**Work task:**
Scan the entries for the string "объектов" and give the number of lines that have it, nothing further.

Items from a dataset:
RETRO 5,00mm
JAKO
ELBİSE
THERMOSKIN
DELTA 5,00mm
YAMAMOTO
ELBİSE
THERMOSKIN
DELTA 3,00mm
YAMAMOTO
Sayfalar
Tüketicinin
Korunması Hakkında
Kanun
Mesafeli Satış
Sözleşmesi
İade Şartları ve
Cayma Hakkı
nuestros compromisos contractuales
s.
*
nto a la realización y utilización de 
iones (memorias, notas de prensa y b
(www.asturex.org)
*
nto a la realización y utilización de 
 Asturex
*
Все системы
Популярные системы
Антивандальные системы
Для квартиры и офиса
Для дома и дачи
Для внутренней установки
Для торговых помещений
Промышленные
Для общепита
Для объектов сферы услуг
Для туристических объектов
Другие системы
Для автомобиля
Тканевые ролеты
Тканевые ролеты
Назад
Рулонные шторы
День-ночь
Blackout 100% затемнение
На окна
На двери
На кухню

==

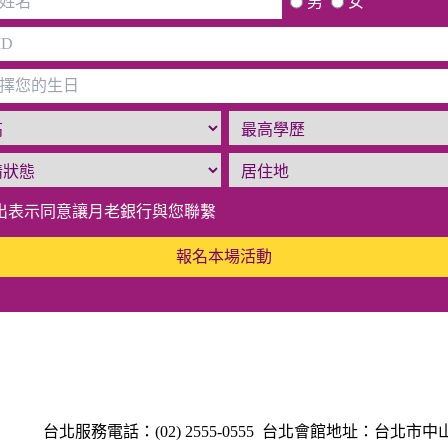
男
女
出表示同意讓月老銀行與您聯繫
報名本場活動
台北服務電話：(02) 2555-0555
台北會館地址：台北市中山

**Written solution:**
2